- _Try it_: Transcribe word for word the lines below from the line with "[wp-openlink]" through the line with "estudio de estos hallazgos, se ha logrado", ends included.

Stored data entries
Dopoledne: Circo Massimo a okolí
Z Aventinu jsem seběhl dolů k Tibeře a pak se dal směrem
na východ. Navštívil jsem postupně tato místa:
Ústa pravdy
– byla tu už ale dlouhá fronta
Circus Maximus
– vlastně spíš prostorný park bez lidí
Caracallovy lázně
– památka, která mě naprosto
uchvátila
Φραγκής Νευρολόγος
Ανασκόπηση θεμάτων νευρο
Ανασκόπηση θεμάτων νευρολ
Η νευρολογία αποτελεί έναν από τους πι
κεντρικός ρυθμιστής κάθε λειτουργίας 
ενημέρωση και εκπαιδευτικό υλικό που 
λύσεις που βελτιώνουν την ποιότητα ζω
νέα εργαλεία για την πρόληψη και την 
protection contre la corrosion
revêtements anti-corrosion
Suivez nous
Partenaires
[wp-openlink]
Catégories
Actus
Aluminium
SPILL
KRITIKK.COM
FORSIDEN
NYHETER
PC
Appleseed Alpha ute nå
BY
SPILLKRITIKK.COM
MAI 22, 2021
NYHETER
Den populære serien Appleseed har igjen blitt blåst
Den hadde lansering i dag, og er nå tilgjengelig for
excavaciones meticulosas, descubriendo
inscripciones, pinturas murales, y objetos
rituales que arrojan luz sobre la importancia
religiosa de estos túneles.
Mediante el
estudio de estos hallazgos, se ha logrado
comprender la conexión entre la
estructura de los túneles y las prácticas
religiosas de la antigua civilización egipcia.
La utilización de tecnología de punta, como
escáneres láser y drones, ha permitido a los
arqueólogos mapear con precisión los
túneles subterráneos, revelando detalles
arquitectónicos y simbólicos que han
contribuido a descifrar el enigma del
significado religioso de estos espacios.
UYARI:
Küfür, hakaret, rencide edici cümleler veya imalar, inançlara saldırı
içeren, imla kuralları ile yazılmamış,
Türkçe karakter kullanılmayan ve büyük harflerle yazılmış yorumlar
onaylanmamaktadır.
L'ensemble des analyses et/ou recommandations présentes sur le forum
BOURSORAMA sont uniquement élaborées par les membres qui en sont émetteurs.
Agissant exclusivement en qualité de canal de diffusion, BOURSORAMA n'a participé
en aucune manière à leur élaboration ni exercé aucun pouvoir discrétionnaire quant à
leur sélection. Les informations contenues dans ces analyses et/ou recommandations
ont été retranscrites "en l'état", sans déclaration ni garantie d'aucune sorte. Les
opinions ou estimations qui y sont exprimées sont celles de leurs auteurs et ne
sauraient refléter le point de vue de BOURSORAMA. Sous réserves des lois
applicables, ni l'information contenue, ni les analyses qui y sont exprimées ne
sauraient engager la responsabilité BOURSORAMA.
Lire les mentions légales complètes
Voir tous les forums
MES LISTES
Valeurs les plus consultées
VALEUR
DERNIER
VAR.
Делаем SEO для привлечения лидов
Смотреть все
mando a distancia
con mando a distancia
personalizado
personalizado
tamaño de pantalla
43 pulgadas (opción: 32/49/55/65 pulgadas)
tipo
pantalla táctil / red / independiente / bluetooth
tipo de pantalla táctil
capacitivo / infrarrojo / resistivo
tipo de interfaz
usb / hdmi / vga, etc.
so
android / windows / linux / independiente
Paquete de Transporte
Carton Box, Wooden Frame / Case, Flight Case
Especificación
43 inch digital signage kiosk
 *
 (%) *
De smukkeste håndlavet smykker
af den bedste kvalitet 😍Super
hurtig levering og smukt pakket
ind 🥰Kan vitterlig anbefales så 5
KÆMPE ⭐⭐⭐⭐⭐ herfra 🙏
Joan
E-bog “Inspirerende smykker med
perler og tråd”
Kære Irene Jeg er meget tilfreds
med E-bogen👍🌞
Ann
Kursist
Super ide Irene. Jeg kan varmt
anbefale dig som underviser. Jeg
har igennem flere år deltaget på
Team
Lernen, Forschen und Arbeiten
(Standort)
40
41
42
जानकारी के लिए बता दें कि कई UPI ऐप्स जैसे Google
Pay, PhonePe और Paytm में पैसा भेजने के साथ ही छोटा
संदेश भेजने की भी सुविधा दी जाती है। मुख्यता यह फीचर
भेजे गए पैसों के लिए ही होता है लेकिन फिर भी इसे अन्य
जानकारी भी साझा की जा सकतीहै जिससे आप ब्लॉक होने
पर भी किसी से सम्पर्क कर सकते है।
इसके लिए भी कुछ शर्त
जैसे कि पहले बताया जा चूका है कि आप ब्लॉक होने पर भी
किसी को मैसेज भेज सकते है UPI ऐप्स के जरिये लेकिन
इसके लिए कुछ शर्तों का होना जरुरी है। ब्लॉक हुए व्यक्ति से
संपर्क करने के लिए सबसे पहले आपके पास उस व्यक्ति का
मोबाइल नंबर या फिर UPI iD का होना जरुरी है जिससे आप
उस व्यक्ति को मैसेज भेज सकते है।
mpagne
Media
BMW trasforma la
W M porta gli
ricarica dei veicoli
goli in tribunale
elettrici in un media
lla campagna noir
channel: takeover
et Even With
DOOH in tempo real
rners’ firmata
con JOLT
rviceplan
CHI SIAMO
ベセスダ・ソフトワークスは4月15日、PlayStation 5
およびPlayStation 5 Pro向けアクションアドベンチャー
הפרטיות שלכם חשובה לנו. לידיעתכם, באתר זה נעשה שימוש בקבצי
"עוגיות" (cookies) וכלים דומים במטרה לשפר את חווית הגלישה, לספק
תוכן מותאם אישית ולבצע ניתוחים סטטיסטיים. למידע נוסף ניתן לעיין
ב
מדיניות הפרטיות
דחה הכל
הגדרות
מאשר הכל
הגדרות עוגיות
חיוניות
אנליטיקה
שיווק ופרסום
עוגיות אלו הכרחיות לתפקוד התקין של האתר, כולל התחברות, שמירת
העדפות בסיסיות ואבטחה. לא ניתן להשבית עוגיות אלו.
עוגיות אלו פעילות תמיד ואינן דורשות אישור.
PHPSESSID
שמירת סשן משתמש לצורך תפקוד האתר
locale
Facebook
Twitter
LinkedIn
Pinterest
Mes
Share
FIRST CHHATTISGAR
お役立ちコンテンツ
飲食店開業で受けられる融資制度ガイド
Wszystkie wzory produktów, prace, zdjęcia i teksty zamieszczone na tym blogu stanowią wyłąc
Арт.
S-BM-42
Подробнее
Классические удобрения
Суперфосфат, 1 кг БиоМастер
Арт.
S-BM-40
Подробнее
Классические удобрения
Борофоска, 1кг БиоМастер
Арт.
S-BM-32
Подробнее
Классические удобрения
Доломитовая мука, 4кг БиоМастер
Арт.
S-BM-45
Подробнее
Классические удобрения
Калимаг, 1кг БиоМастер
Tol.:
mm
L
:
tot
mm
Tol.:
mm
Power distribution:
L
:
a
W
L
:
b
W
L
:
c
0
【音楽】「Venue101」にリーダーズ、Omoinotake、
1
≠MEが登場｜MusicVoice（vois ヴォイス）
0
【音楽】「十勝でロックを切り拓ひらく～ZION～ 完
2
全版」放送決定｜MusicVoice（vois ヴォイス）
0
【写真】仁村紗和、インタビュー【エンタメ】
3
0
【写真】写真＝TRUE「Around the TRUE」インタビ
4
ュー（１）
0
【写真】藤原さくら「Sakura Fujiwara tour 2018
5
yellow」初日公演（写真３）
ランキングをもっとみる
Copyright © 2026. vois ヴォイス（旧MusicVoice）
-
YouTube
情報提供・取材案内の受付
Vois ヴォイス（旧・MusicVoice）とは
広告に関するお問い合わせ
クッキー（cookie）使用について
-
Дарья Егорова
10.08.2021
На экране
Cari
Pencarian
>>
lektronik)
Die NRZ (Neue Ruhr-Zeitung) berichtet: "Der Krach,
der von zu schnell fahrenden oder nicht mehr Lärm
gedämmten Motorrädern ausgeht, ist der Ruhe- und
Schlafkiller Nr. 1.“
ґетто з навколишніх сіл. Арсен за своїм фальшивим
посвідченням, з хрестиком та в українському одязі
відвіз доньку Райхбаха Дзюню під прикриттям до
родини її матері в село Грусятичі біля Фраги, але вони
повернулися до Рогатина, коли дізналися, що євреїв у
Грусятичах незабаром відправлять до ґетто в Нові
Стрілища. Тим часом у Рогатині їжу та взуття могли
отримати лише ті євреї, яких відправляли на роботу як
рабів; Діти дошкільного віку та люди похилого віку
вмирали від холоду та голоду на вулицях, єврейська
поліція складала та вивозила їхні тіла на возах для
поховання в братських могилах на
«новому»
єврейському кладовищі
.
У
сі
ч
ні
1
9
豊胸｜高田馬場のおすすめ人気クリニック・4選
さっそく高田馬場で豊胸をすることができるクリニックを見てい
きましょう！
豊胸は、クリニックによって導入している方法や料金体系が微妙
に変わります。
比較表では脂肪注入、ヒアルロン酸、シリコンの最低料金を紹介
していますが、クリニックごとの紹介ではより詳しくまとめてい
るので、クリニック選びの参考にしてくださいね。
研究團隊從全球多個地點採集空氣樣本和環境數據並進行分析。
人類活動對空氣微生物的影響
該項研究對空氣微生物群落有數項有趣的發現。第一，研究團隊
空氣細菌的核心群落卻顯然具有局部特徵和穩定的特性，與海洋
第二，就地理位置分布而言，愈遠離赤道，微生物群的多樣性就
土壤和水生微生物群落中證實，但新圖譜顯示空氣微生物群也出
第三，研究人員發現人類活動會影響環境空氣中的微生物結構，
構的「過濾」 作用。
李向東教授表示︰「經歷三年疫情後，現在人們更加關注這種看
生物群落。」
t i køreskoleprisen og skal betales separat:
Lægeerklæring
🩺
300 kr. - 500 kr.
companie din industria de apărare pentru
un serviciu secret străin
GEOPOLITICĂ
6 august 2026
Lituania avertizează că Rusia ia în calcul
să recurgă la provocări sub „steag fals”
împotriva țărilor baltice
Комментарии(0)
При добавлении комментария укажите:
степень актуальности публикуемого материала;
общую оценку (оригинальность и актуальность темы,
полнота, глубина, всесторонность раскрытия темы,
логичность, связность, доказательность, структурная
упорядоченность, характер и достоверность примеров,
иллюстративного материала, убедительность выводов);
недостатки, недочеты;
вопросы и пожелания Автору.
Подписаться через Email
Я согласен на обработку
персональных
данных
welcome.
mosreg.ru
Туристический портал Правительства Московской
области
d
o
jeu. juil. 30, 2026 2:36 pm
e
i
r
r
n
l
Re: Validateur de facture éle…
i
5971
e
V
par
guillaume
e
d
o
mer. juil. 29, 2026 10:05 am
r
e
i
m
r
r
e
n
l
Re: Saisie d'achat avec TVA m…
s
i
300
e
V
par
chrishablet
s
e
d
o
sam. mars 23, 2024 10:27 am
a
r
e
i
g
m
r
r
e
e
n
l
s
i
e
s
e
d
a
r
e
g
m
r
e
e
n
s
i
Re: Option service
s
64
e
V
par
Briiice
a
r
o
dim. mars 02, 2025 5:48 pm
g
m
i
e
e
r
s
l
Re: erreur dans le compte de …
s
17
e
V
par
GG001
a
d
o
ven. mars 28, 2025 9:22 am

- _Response area_:
[wp-openlink]
Catégories
Actus
Aluminium
SPILL
KRITIKK.COM
FORSIDEN
NYHETER
PC
Appleseed Alpha ute nå
BY
SPILLKRITIKK.COM
MAI 22, 2021
NYHETER
Den populære serien Appleseed har igjen blitt blåst
Den hadde lansering i dag, og er nå tilgjengelig for
excavaciones meticulosas, descubriendo
inscripciones, pinturas murales, y objetos
rituales que arrojan luz sobre la importancia
religiosa de estos túneles.
Mediante el
estudio de estos hallazgos, se ha logrado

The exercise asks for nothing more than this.